*** Exercise input Section Begins ***

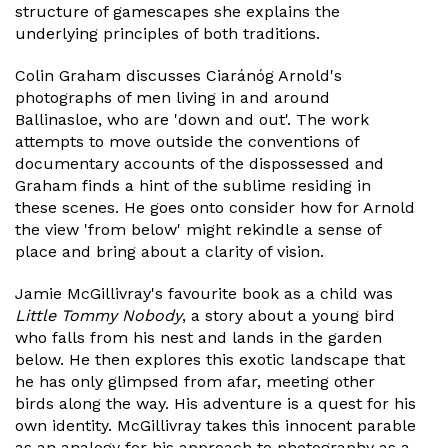
structure of gamescapes she explains the
underlying principles of both traditions.
Colin Graham discusses Ciaránóg Arnold's
photographs of men living in and around
Ballinasloe, who are 'down and out'. The work
attempts to move outside the conventions of
documentary accounts of the dispossessed and
Graham finds a hint of the sublime residing in
these scenes. He goes onto consider how for Arnold
the view 'from below' might rekindle a sense of
place and bring about a clarity of vision.
Jamie McGillivray's favourite book as a child was
Little Tommy Nobody
, a story about a young bird
who falls from his nest and lands in the garden
below. He then explores this exotic landscape that
he has only glimpsed from afar, meeting other
birds along the way. His adventure is a quest for his
own identity. McGillivray takes this innocent parable
as an analogy for his approach to photography as a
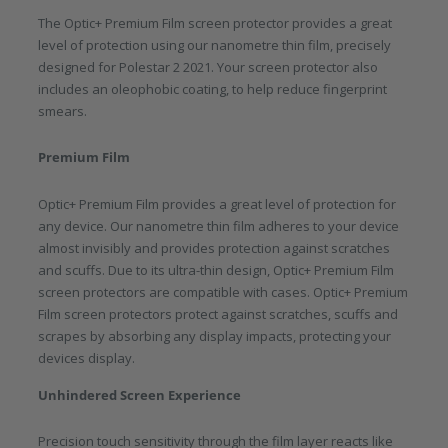
The Optic+ Premium Film screen protector provides a great
level of protection using our nanometre thin film, precisely
designed for Polestar 2 2021. Your screen protector also
includes an oleophobic coating, to help reduce fingerprint
smears.
Premium Film
Optic+ Premium Film provides a great level of protection for
any device. Our nanometre thin film adheres to your device
almost invisibly and provides protection against scratches
and scuffs. Due to its ultra-thin design, Optic+ Premium Film
screen protectors are compatible with cases. Optic+ Premium
Film screen protectors protect against scratches, scuffs and
scrapes by absorbing any display impacts, protecting your
devices display.
Unhindered Screen Experience
Precision touch sensitivity through the film layer reacts like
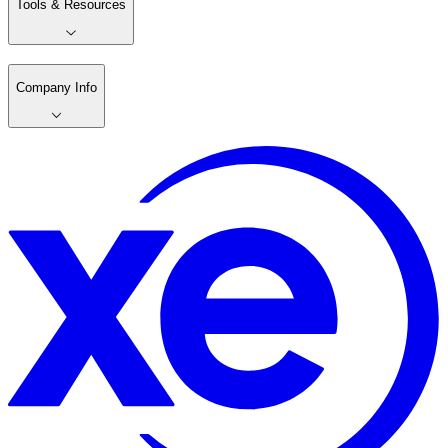
Tools & Resources
Company Info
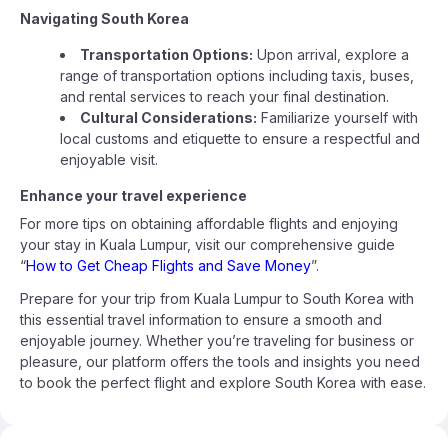
Navigating South Korea
Transportation Options:
Upon arrival, explore a
range of transportation options including taxis, buses,
and rental services to reach your final destination.
Cultural Considerations:
Familiarize yourself with
local customs and etiquette to ensure a respectful and
enjoyable visit.
Enhance your travel experience
For more tips on obtaining affordable flights and enjoying
your stay in Kuala Lumpur, visit our comprehensive guide
“
How to Get Cheap Flights and Save Money
”.
Prepare for your trip from Kuala Lumpur to South Korea with
this essential travel information to ensure a smooth and
enjoyable journey. Whether you’re traveling for business or
pleasure, our platform offers the tools and insights you need
to book the perfect flight and explore South Korea with ease.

*** Exercise input Section Ends ***

- [Problem statement]
Please go through the data above and copy each line that has the word "scuffs".

- [Result]
and scuffs. Due to its ultra-thin design, Optic+ Premium Film
Film screen protectors protect against scratches, scuffs and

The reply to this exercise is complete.